*WHAT THE EXERCISE ASKS*
Return all entries precisely as they stand, without the images.

*** Opening of EXCERPTED DATA ***

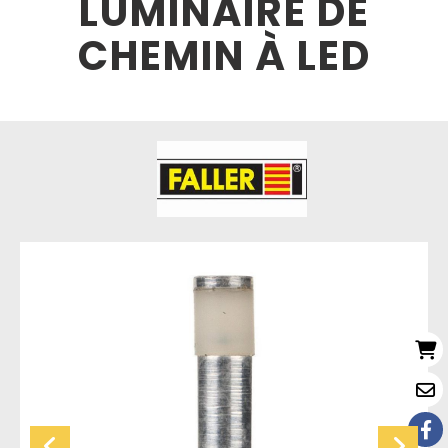
LUMINAIRE DE
CHEMIN À LED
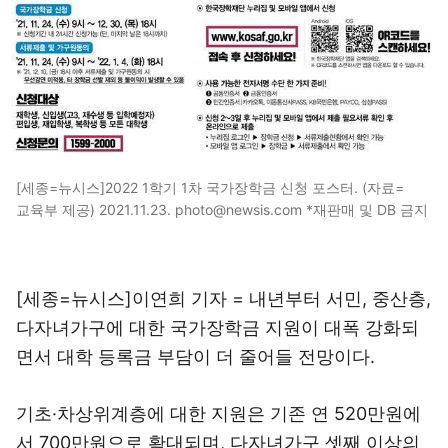
[세종=뉴시스]2022 1학기 1차 국가장학금 신청 포스터. (자료=
교육부 제공) 2021.11.23. photo@newsis.com *재판매 및 DB 금지
[세종=뉴시스]이연희 기자 = 내년부터 서민, 중산층,
다자녀가구에 대한 국가장학금 지원이 대폭 강화되
면서 대학 등록금 부담이 더 줄어들 전망이다.
기초·차상위계층에 대한 지원은 기존 연 520만원에
서 700만원으로 확대되며, 다자녀가구 셋째 이상의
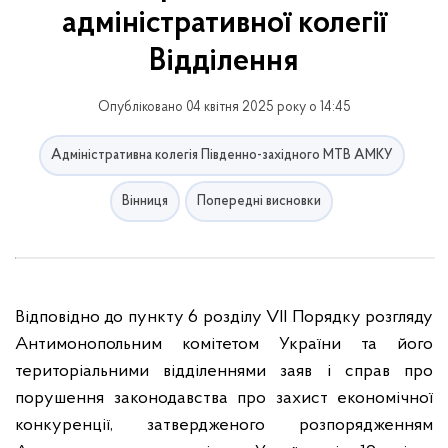
адміністративної колегії
Відділення
Опубліковано 04 квітня 2025 року о 14:45
Адміністративна колегія Південно-західного МТВ АМКУ
Вінниця
Попередні висновки
Відповідно до пункту 6 розділу VII Порядку розгляду
Антимонопольним комітетом України та його
територіальними відділеннями заяв і справ про
порушення законодавства про захист економічної
конкуренції, затвердженого розпорядженням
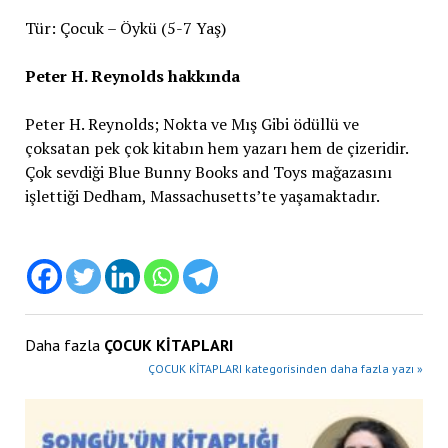
Tür: Çocuk – Öykü (5-7 Yaş)
Peter H. Reynolds
hakkında
Peter H. Reynolds; Nokta ve Mış Gibi ödüllü ve
çoksatan pek çok kitabın hem yazarı hem de çizeridir.
Çok sevdiği Blue Bunny Books and Toys mağazasını
işlettiği Dedham, Massachusetts’te yaşamaktadır.
Daha fazla
ÇOCUK KİTAPLARI
ÇOCUK KİTAPLARI kategorisinden daha fazla yazı »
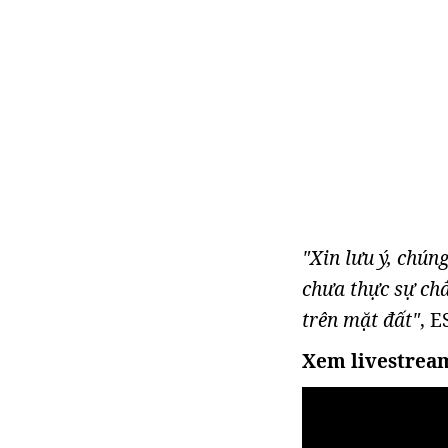
"Xin lưu ý, chún
chưa thực sự chắ
trên mặt đất"
, E
Xem livestream 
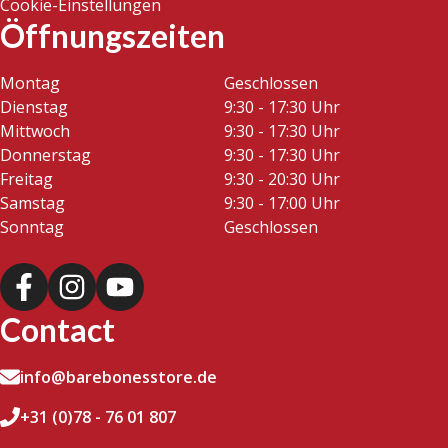
Cookie-Einstellungen
Öffnungszeiten
Montag
Geschlossen
Dienstag
9:30 - 17:30 Uhr
Mittwoch
9:30 - 17:30 Uhr
Donnerstag
9:30 - 17:30 Uhr
Freitag
9:30 - 20:30 Uhr
Samstag
9:30 - 17:00 Uhr
Sonntag
Geschlossen
Contact
info@barebonesstore.de
+31 (0)78 - 76 01 807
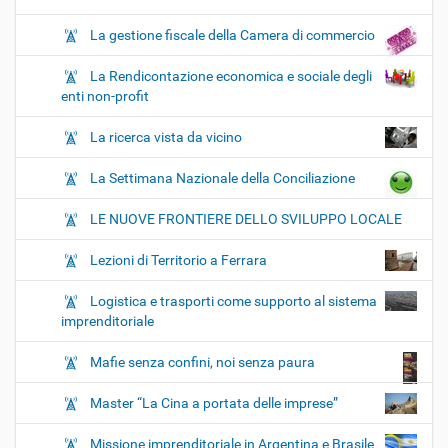
La gestione fiscale della Camera di commercio
La Rendicontazione economica e sociale degli
enti non-profit
La ricerca vista da vicino
La Settimana Nazionale della Conciliazione
LE NUOVE FRONTIERE DELLO SVILUPPO LOCALE
Lezioni di Territorio a Ferrara
Logistica e trasporti come supporto al sistema
imprenditoriale
Mafie senza confini, noi senza paura
Master “La Cina a portata delle imprese”
Missione imprenditoriale in Argentina e Brasile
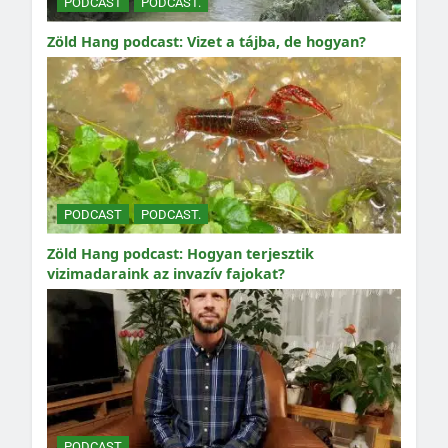
PODCAST
PODCAST.
Zöld Hang podcast: Vizet a tájba, de hogyan?
PODCAST
PODCAST.
Zöld Hang podcast: Hogyan terjesztik
vizimadaraink az invazív fajokat?
PODCAST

*** Close of EXCERPTED DATA ***

*TASK ANSWER*
LUMINAIRE DE
CHEMIN À LED
[세종=뉴시스]2022 1학기 1차 국가장학금 신청 포스터. (자료=
교육부 제공) 2021.11.23. photo@newsis.com *재판매 및 DB 금지
[세종=뉴시스]이연희 기자 = 내년부터 서민, 중산층,
다자녀가구에 대한 국가장학금 지원이 대폭 강화되
면서 대학 등록금 부담이 더 줄어들 전망이다.
기초·차상위계층에 대한 지원은 기존 연 520만원에
서 700만원으로 확대되며, 다자녀가구 셋째 이상의
адміністративної колегії
Відділення
Опубліковано 04 квітня 2025 року о 14:45
Адміністративна колегія Південно-західного МТВ АМКУ
Вінниця
Попередні висновки
Відповідно до пункту 6 розділу VII Порядку розгляду
Антимонопольним комітетом України та його
територіальними відділеннями заяв і справ про
порушення законодавства про захист економічної
конкуренції, затвердженого розпорядженням
Tür: Çocuk – Öykü (5-7 Yaş)
Peter H. Reynolds
hakkında
Peter H. Reynolds; Nokta ve Mış Gibi ödüllü ve
çoksatan pek çok kitabın hem yazarı hem de çizeridir.
Çok sevdiği Blue Bunny Books and Toys mağazasını
işlettiği Dedham, Massachusetts’te yaşamaktadır.
Daha fazla
ÇOCUK KİTAPLARI
ÇOCUK KİTAPLARI kategorisinden daha fazla yazı »
"Xin lưu ý, chún
chưa thực sự chắ
trên mặt đất"
, E
Xem livestream 
Cookie-Einstellungen
Öffnungszeiten
Montag
Geschlossen
Dienstag
9:30 - 17:30 Uhr
Mittwoch
9:30 - 17:30 Uhr
Donnerstag
9:30 - 17:30 Uhr
Freitag
9:30 - 20:30 Uhr
Samstag
9:30 - 17:00 Uhr
Sonntag
Geschlossen
Contact
info@barebonesstore.de
+31 (0)78 - 76 01 807
La gestione fiscale della Camera di commercio
La Rendicontazione economica e sociale degli
enti non-profit
La ricerca vista da vicino
La Settimana Nazionale della Conciliazione
LE NUOVE FRONTIERE DELLO SVILUPPO LOCALE
Lezioni di Territorio a Ferrara
Logistica e trasporti come supporto al sistema
imprenditoriale
Mafie senza confini, noi senza paura
Master “La Cina a portata delle imprese”
Missione imprenditoriale in Argentina e Brasile
PODCAST
PODCAST.
Zöld Hang podcast: Vizet a tájba, de hogyan?
PODCAST
PODCAST.
Zöld Hang podcast: Hogyan terjesztik
vizimadaraink az invazív fajokat?
PODCAST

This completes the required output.